On the way back to the house, Danny says, “No.”

“What?” Liam asks.

He knows.

“Just no.”

“First woman Paulie’s ever dated who didn’t have a mustache,” Liam says.

“Don’t go busting balls,” Pat tells his little brother.

“Since when do I bust balls?”

“Since always,” Pat says.

It’s true, Danny thinks. Liam likes his jokes and always gets away with them. He especially likes getting under Paulie’s skin, probably because it’s so easy to do. And Danny feels like he did when he first saw her come out of the water.
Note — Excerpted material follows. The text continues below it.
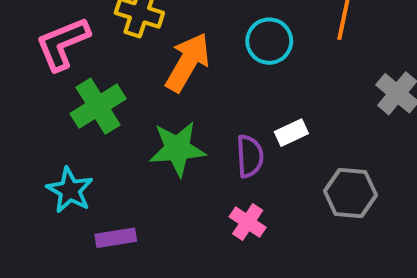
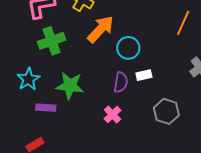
cyan circle: (269, 41) -> (128, 48), moved
green star: (177, 149) -> (70, 86), moved

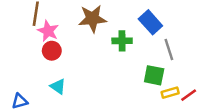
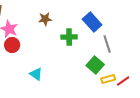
brown star: (92, 19) -> (45, 19), size x0.6
green square: (154, 75) -> (95, 65), turned 30
cyan triangle: (58, 86) -> (36, 74), moved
She’s going to be trouble.

Women that beautiful usually are.

Seven

Christ, the food, Danny thinks.

The clams, the quahogs, the crabs. The huge pots of spaghetti and gravy, stuffed peppers, and sweet Italian sausiche. The joke is that the Irish are never, ever allowed to cook, but one time Martin wrapped a potato in tinfoil and had Danny secretly bury it in the coals and when Pasco dug the clams out he found that spud and yelled, “Marty, you old mick!”
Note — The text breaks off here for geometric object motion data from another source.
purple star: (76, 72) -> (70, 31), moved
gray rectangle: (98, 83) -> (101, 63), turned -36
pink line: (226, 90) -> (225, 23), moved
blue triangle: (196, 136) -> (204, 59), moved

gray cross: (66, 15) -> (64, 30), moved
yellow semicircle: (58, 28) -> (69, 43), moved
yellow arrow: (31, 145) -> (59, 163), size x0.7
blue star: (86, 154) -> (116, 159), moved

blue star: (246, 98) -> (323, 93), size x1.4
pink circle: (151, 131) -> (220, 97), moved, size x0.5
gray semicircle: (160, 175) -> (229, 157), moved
God, how they eat. The food never stops. After the shellfish and the pasta, the sausiche and the peppers, the women bring out big boxes of the sweet little Italian cookies from Cantanella’s bakery in Knightsville. Only Cantanella’s cookies will do; someone was always designated to stop in Cranston on the way down from the city and pick up those cookies.

First time Danny made the Cantanella’s run, the boxes of cookies were on the counter waiting for him but when Danny reached for his wallet the girl looked at him like he was pulling a gun. Lou Cantanella came out from the back waving his arms like a football referee signaling an incomplete pass.

Danny felt a little bad about it when he was loading the boxes into his trunk, but then again, he knew that Lou never had to worry about the store being robbed, deliveries not arriving on time, health inspectors jamming him up on some bullshit violation, or the city deciding it needed to put parking meters on the street outside his stores. And whenever one of the Italians got married, Lou Cantanella always provided the cake, and the father of the bride paid bust-out retail, because that was a daughter’s wedding and it was a matter of honor to pay.